RBSE Solutions for Class 11 Maths Chapter 9 Logarithms Ex 9.1

(Q. 1 to 6) Write the following in logarithm form:

 

Question 1. \( 2^6 = 64 \)
Answer: The logarithm form of \( 2^6 = 64 \) is \( \log_2 64 = 6 \). This conversion changes the exponential expression \( \text{base}^{\text{exponent}} = \text{result} \) into \( \log_{\text{base}}(\text{result}) = \text{exponent} \).
In simple words: If 2 raised to the power of 6 equals 64, then the logarithm with base 2 of 64 is 6.

🎯 Exam Tip: Always correctly identify the base, exponent, and result when converting between exponential and logarithmic forms to avoid errors.

 

Question 2. \( 10^4 = 10000 \)
Answer: The logarithm form of \( 10^4 = 10000 \) is \( \log_{10} 10000 = 4 \). The base of the logarithm always matches the base of the exponential term. Common logarithms are those with a base of 10.
In simple words: When 10 is raised to the power of 4, the result is 10000. In logarithm form, this means log base 10 of 10000 is 4.
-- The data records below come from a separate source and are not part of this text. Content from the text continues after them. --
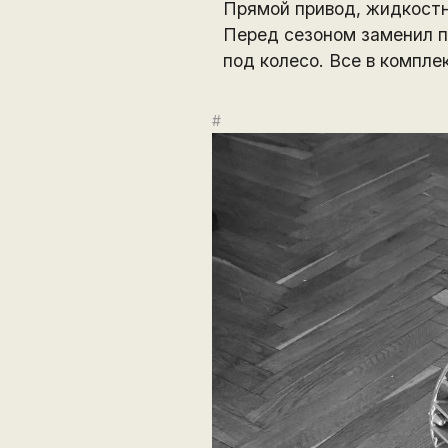
Прямой привод, жидкостн
Перед сезоном заменил п
под колесо. Все в компле
#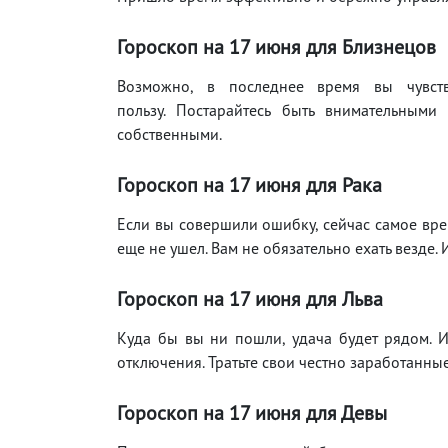
Гороскоп на 17
июня
для Близнецов
Возможно, в последнее время вы чувств
пользу. Постарайтесь быть внимательным
собственными.
Гороскоп на 17
июня
для Рака
Если вы совершили ошибку, сейчас самое вре
еще не ушел. Вам не обязательно ехать везде.
Гороскоп на 17
июня
для Льва
Куда бы вы ни пошли, удача будет рядом. 
отключения. Тратьте свои честно заработанные 
Гороскоп на 17
июня
для Девы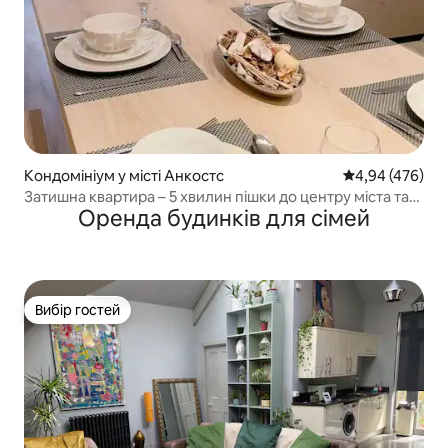
Кондомініум у місті Анкостс
Середня оцінка:
4,94 (476)
Затишна квартира – 5 хвилин пішки до центру міста та
Оренда будинків для сімей
АО Арени
Вибір гостей
Вибір гостей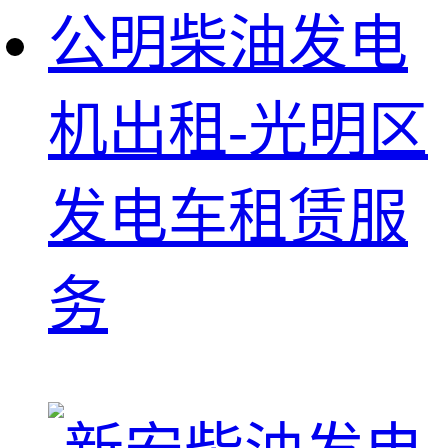
公明柴油发电
机出租-光明区
发电车租赁服
务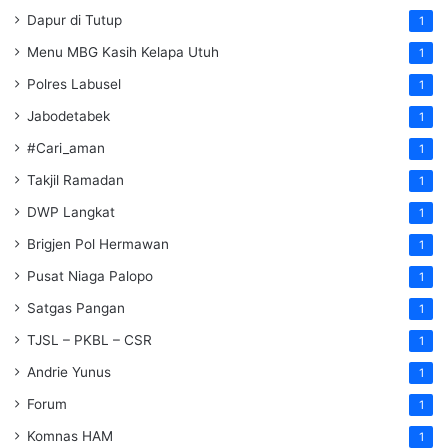
Dapur di Tutup
1
Menu MBG Kasih Kelapa Utuh
1
Polres Labusel
1
Jabodetabek
1
#Cari_aman
1
Takjil Ramadan
1
DWP Langkat
1
Brigjen Pol Hermawan
1
Pusat Niaga Palopo
1
Satgas Pangan
1
TJSL – PKBL – CSR
1
Andrie Yunus
1
Forum
1
Komnas HAM
1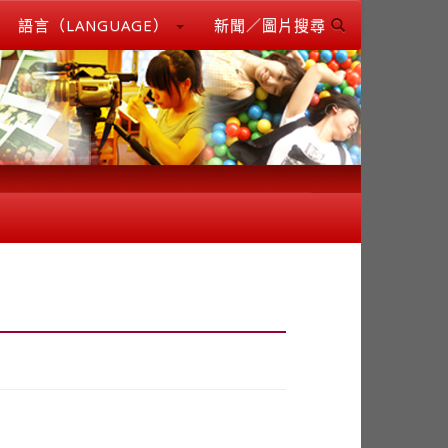
語言（LANGUAGE）
新聞／圖片搜尋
🎯 Exam Tip: Remember that when no base is written for a logarithm, it is usually assumed to be base 10 (common logarithm).

 

Question 3. \( 2^{10} = 1024 \)
Answer: The logarithm form of \( 2^{10} = 1024 \) is \( \log_2 1024 = 10 \). This shows how many times the base number (2) must be multiplied by itself to get the result (1024).
In simple words: If 2 to the power of 10 is 1024, then log base 2 of 1024 is 10.
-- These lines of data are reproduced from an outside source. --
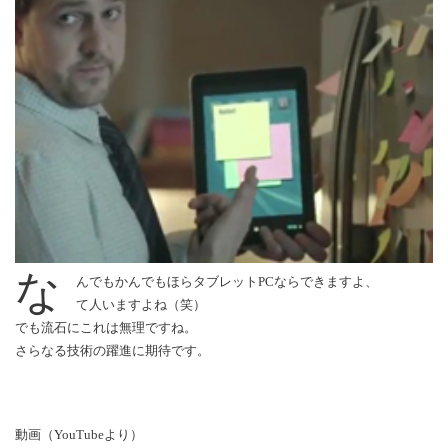
な
んでもかんでもほらタブレットPCならできますよ、
て人いますよね（笑）
でも流石にこれは無理ですね。
さらなる技術の躍進に期待です。
動画（YouTubeより）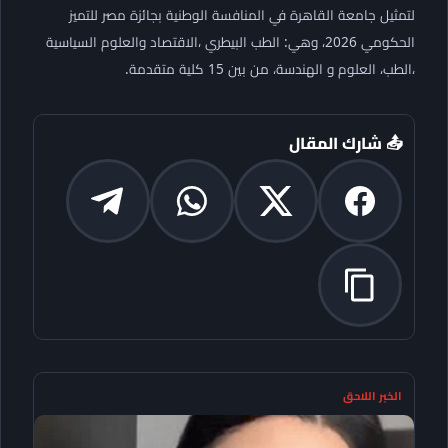
لتمثيل جامعة القاهرة في المنافسة الوطنية بجائزة مصر للتميز
الحكومي 2026، وهي: الطب البيطري ،الاقتصاد والعلوم السياسية
،الطب، العلوم و الهندسة، من بين 15 كلية متقدمة.
📤 شارك المقال
الخبر اللاحق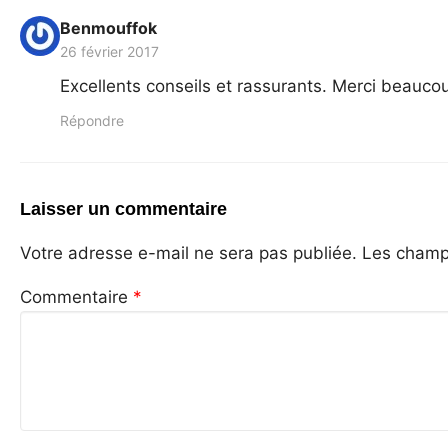
Benmouffok
26 février 2017
Excellents conseils et rassurants. Merci beaucou
Répondre
Laisser un commentaire
Votre adresse e-mail ne sera pas publiée.
Les champs
Commentaire
*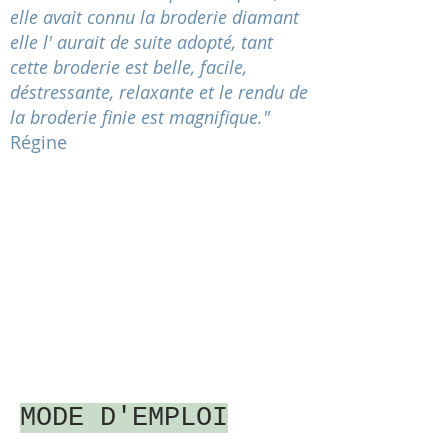
elle avait connu la broderie diamant
elle l' aurait de suite adopté, tant
cette broderie est belle, facile,
déstressante
, relaxante et le rendu de
la broderie finie est magnifique."
Régine
MODE D'EMPLOI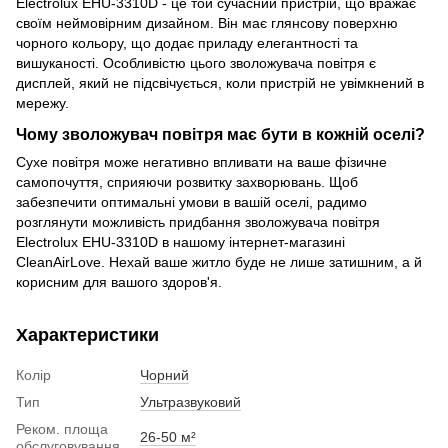
Electrolux EHU-3310D - це той сучасний пристрій, що вражає
своїм неймовірним дизайном. Він має глянсову поверхню
чорного кольору, що додає приладу елегантності та
вишуканості. Особливістю цього зволожувача повітря є
дисплей, який не підсвічується, коли пристрій не увімкнений в
мережу.
Чому зволожувач повітря має бути в кожній оселі?
Сухе повітря може негативно впливати на ваше фізичне
самопочуття, сприяючи розвитку захворювань. Щоб
забезпечити оптимальні умови в вашій оселі, радимо
розглянути можливість придбання зволожувача повітря
Electrolux EHU-3310D в нашому інтернет-магазині
CleanAirLove. Нехай ваше житло буде не лише затишним, а й
корисним для вашого здоров'я.
Характеристики
Колір
Чорний
Тип
Ультразвуковий
Реком. площа
26-50 м²
обслуговування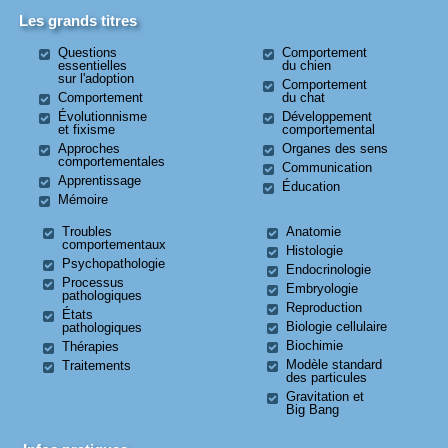
Les grands titres
Questions
Comportement
essentielles
du chien
sur l'adoption
Comportement
Comportement
du chat
Évolutionnisme
Développement
et fixisme
comportemental
Approches
Organes des sens
comportementales
Communication
Apprentissage
Éducation
Mémoire
Troubles
Anatomie
comportementaux
Histologie
Psychopathologie
Endocrinologie
Processus
Embryologie
pathologiques
Reproduction
États
Biologie cellulaire
pathologiques
Biochimie
Thérapies
Modèle standard
Traitements
des particules
Gravitation et
Big Bang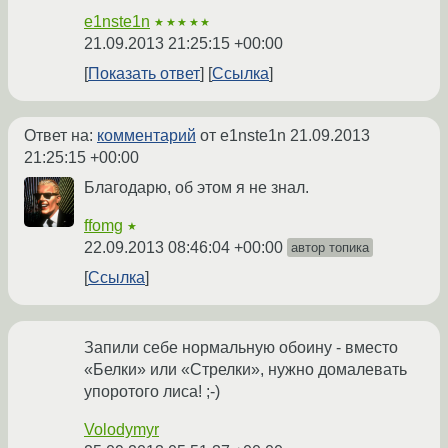
e1nste1n
★★★★★
21.09.2013 21:25:15 +00:00
Показать ответ
Ссылка
Ответ на:
комментарий
от e1nste1n
21.09.2013
21:25:15 +00:00
Благодарю, об этом я не знал.
ffomg
★
22.09.2013 08:46:04 +00:00
автор топика
Ссылка
Запили себе нормальную обоину - вместо
«Белки» или «Стрелки», нужно домалевать
упоротого лиса! ;-)
Volodymyr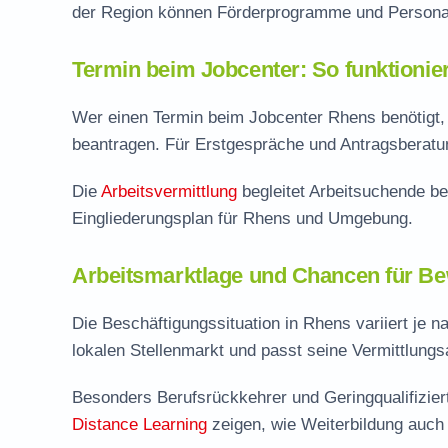
der Region können Förderprogramme und Personal
Termin beim Jobcenter: So funktionie
Wer einen Termin beim Jobcenter Rhens benötigt, 
beantragen. Für Erstgespräche und Antragsberatung
Die
Arbeitsvermittlung
begleitet Arbeitsuchende be
Eingliederungsplan für Rhens und Umgebung.
Arbeitsmarktlage und Chancen für Be
Die Beschäftigungssituation in Rhens variiert je 
lokalen Stellenmarkt und passt seine Vermittlung
Besonders Berufsrückkehrer und Geringqualifizie
Distance Learning
zeigen, wie Weiterbildung auch i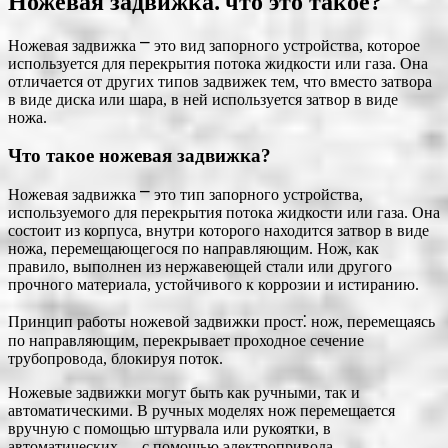
Ножевая задвижка⁚ что это такое?
Ножевая задвижка ⎻ это вид запорного устройства, которое
используется для перекрытия потока жидкости или газа. Она
отличается от других типов задвижек тем, что вместо затвора
в виде диска или шара, в ней используется затвор в виде
ножа.
Что такое ножевая задвижка?
Ножевая задвижка ⎻ это тип запорного устройства,
используемого для перекрытия потока жидкости или газа. Она
состоит из корпуса, внутри которого находится затвор в виде
ножа, перемещающегося по направляющим. Нож, как
правило, выполнен из нержавеющей стали или другого
прочного материала, устойчивого к коррозии и истиранию.
Принцип работы ножевой задвижки прост⁚ нож, перемещаясь
по направляющим, перекрывает проходное сечение
трубопровода, блокируя поток.
Ножевые задвижки могут быть как ручными, так и
автоматическими. В ручных моделях нож перемещается
вручную с помощью штурвала или рукоятки, в
автоматических — с помощью электропривода,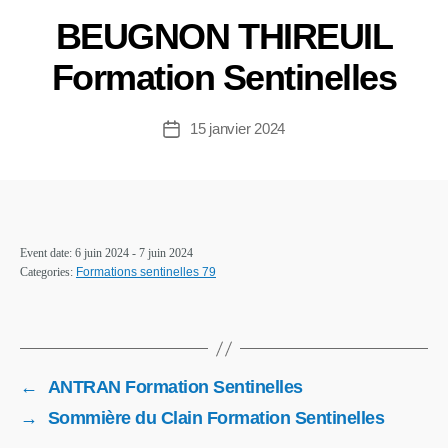
BEUGNON THIREUIL
Formation Sentinelles
15 janvier 2024
Event date: 6 juin 2024 - 7 juin 2024
Categories:
Formations sentinelles 79
←
ANTRAN Formation Sentinelles
→
Sommière du Clain Formation Sentinelles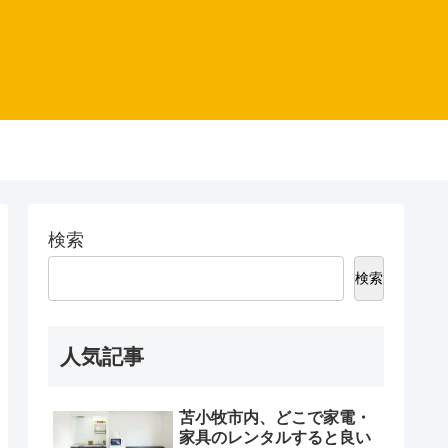
検索
検索
人気記事
苫小牧市内、どこで家電・
家具のレンタルすると良い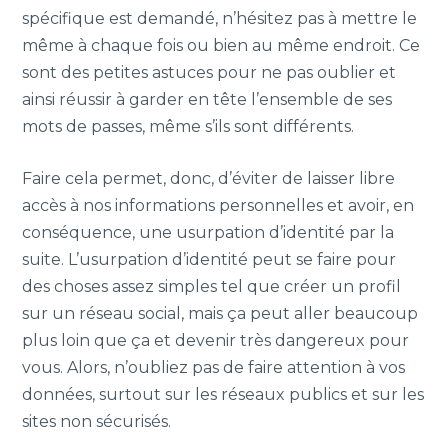
spécifique est demandé, n’hésitez pas à mettre le
même à chaque fois ou bien au même endroit. Ce
sont des petites astuces pour ne pas oublier et
ainsi réussir à garder en tête l’ensemble de ses
mots de passes, même s’ils sont différents.
Faire cela permet, donc, d’éviter de laisser libre
accès à nos informations personnelles et avoir, en
conséquence, une usurpation d’identité par la
suite. L’usurpation d’identité peut se faire pour
des choses assez simples tel que créer un profil
sur un réseau social, mais ça peut aller beaucoup
plus loin que ça et devenir très dangereux pour
vous. Alors, n’oubliez pas de faire attention à vos
données, surtout sur les réseaux publics et sur les
sites non sécurisés.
🎯 Exam Tip: Knowing common powers of small numbers (like 2, 3, 5) can help you quickly convert and solve logarithmic problems.

 

Question 4. \( 5^{-2} = \frac{1}{25} \)
Answer: The logarithm form of \( 5^{-2} = \frac{1}{25} \) is \( \log_5 \left(\frac{1}{25}\right) = -2 \). A negative exponent indicates that the number is the reciprocal of the base raised to the positive exponent.
In simple words: If 5 to the power of -2 equals \( \frac{1}{25} \), then log base 5 of \( \frac{1}{25} \) is -2.
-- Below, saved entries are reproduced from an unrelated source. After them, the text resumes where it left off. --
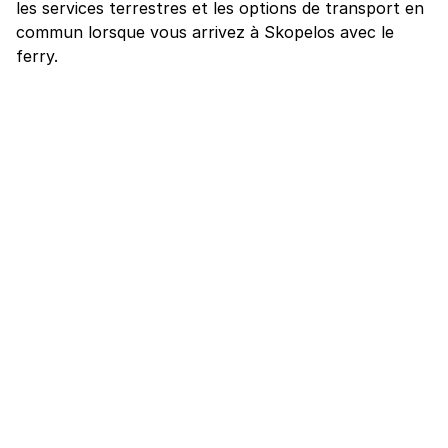
les services terrestres et les options de transport en
commun lorsque vous arrivez à Skopelos avec le
ferry.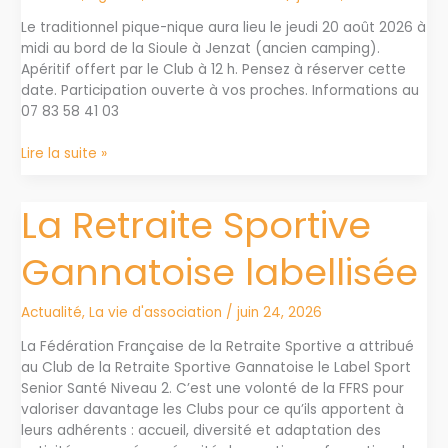
Le traditionnel pique-nique aura lieu le jeudi 20 août 2026 à
midi au bord de la Sioule à Jenzat (ancien camping).
Apéritif offert par le Club à 12 h. Pensez à réserver cette
date. Participation ouverte à vos proches. Informations au
07 83 58 41 03
Pique
Lire la suite »
Nique
à
La Retraite Sportive
Jenzat
Gannatoise labellisée
Actualité
,
La vie d'association
/
juin 24, 2026
La Fédération Française de la Retraite Sportive a attribué
au Club de la Retraite Sportive Gannatoise le Label Sport
Senior Santé Niveau 2. C’est une volonté de la FFRS pour
valoriser davantage les Clubs pour ce qu’ils apportent à
leurs adhérents : accueil, diversité et adaptation des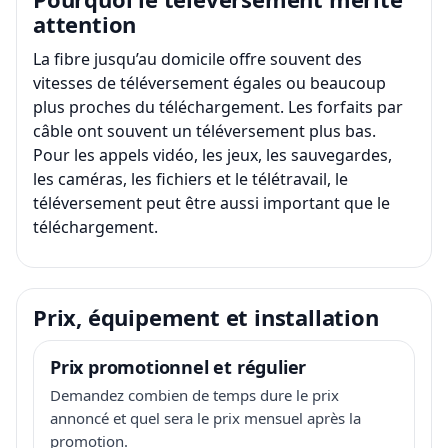
attention
La fibre jusqu’au domicile offre souvent des
vitesses de téléversement égales ou beaucoup
plus proches du téléchargement. Les forfaits par
câble ont souvent un téléversement plus bas.
Pour les appels vidéo, les jeux, les sauvegardes,
les caméras, les fichiers et le télétravail, le
téléversement peut être aussi important que le
téléchargement.
Prix, équipement et installation
Prix promotionnel et régulier
Demandez combien de temps dure le prix
annoncé et quel sera le prix mensuel après la
promotion.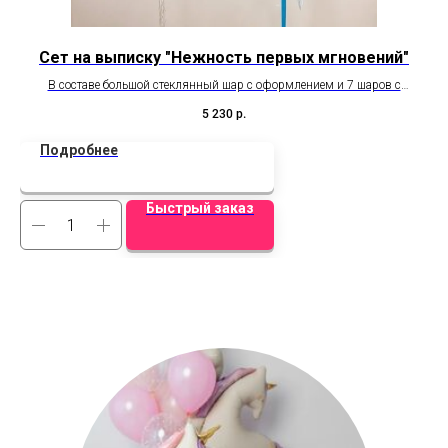
Сет на выписку "Нежность первых мгновений"
В составе большой стеклянный шар с оформлением и 7 шаров с
Эт
эффектом стекла.
за
5 230
р.
н
Подробнее
Быстрый заказ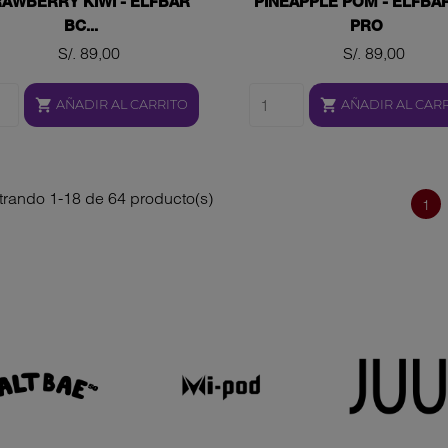
AWBERRY KIWI - ELFBAR
PINEAPPLE POM - ELFBA
BC...
PRO
Precio
Precio
S/. 89,00
S/. 89,00


AÑADIR AL CARRITO
AÑADIR AL CAR
rando 1-18 de 64 producto(s)
1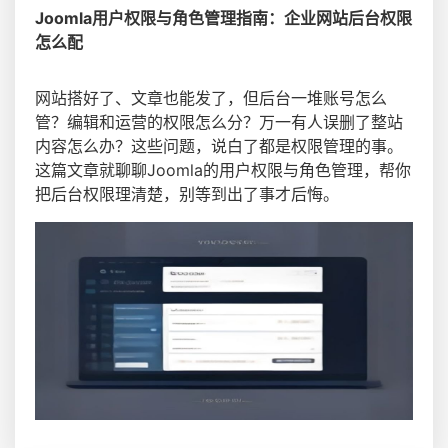
Joomla用户权限与角色管理指南：企业网站后台权限
怎么配
网站搭好了、文章也能发了，但后台一堆账号怎么
管？编辑和运营的权限怎么分？万一有人误删了整站
内容怎么办？这些问题，说白了都是权限管理的事。
这篇文章就聊聊Joomla的用户权限与角色管理，帮你
把后台权限理清楚，别等到出了事才后悔。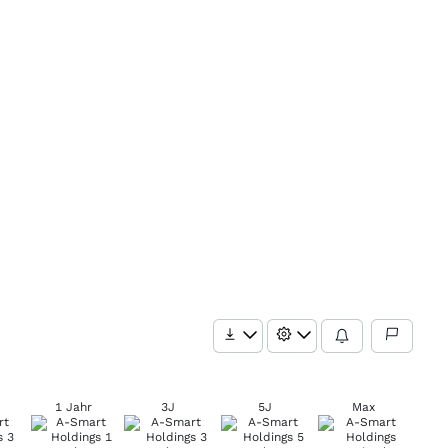
1 Jahr
3J
5J
Max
🎯 Exam Tip: Remember that \( a^{-n} = \frac{1}{a^n} \). This property is crucial when dealing with negative exponents in logarithms.

 

Question 5. \( 10^{-3} = 0.001 \)
Answer: The logarithm form of \( 10^{-3} = 0.001 \) is \( \log_{10} 0.001 = -3 \). This form clearly shows the exponent to which 10 must be raised to obtain 0.001.
In simple words: When 10 is raised to the power of -3, the result is 0.001. So, log base 10 of 0.001 is -3.

🎯 Exam Tip: For powers of 10, the absolute value of the exponent corresponds to the number of decimal places after the '1' in numbers smaller than 1.

 

Question 6. \( 4^{3/2} = 8 \)
Answer: The logarithm form of \( 4^{3/2} = 8 \) is \( \log_4 8 = \frac{3}{2} \). Fractional exponents are used to represent both roots and powers. For example, \( x^{a/b} = \sqrt[b]{x^a} \).
In simple words: If 4 raised to the power of \( \frac{3}{2} \) gives 8, then the logarithm base 4 of 8 is \( \frac{3}{2} \).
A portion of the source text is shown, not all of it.